[What you will do]:
All lines that hold the string "aksesuarai" should be copied. Find them in the listing below.

[Entries shown]:
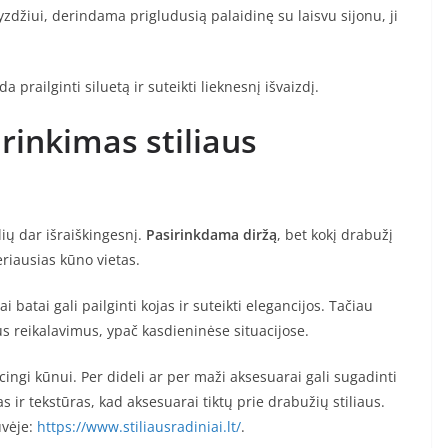
zdžiui, derindama prigludusią palaidinę su laisvu sijonu, ji
 prailginti siluetą ir suteikti lieknesnį išvaizdį.
rinkimas stiliaus
lių dar išraiškingesnį.
Pasirinkdama diržą
, bet kokį drabužį
eriausias kūno vietas.
 batai gali pailginti kojas ir suteikti elegancijos. Tačiau
iaus reikalavimus, ypač kasdieninėse situacijose.
ingi kūnui. Per dideli ar per maži aksesuarai gali sugadinti
s ir tekstūras, kad aksesuarai tiktų prie drabužių stiliaus.
uvėje:
https://www.stiliausradiniai.lt/
.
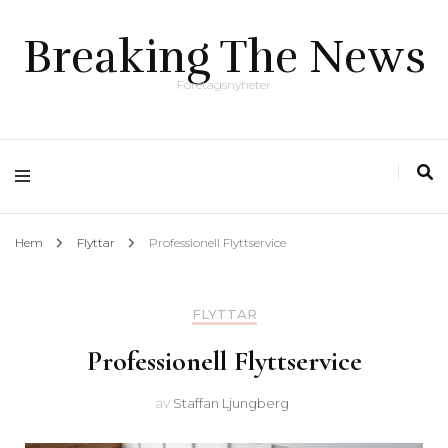
Breaking The News
Företagsnyheter
Hem
Flyttar
Professionell Flyttservice
FLYTTAR
Professionell Flyttservice
av
Staffan Ljungberg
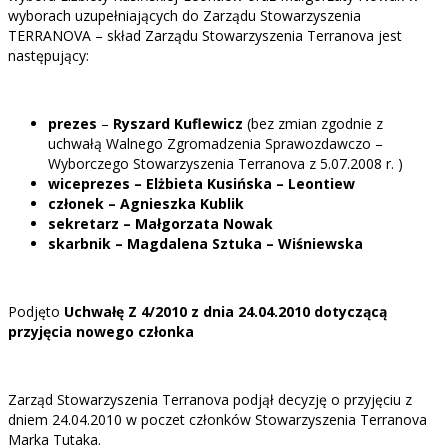
wyborach uzupełniających do Zarządu Stowarzyszenia
TERRANOVA – skład Zarządu Stowarzyszenia Terranova jest
następujący:
prezes
–
Ryszard Kuflewicz
(bez zmian zgodnie z
uchwałą Walnego Zgromadzenia Sprawozdawczo –
Wyborczego Stowarzyszenia Terranova z 5.07.2008 r. )
wiceprezes – Elżbieta Kusińska – Leontiew
członek – Agnieszka Kublik
sekretarz – Małgorzata Nowak
skarbnik – Magdalena Sztuka – Wiśniewska
Podjęto
Uchwałę Z 4/2010 z dnia 24.04.2010 dotyczącą
przyjęcia nowego członka
Zarząd Stowarzyszenia Terranova podjął decyzję o przyjęciu z
dniem 24.04.2010 w poczet członków Stowarzyszenia Terranova
Marka Tutaka.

[Reply to the task]:
ingi kūnui. Per dideli ar per maži aksesuarai gali sugadinti
s ir tekstūras, kad aksesuarai tiktų prie drabužių stiliaus.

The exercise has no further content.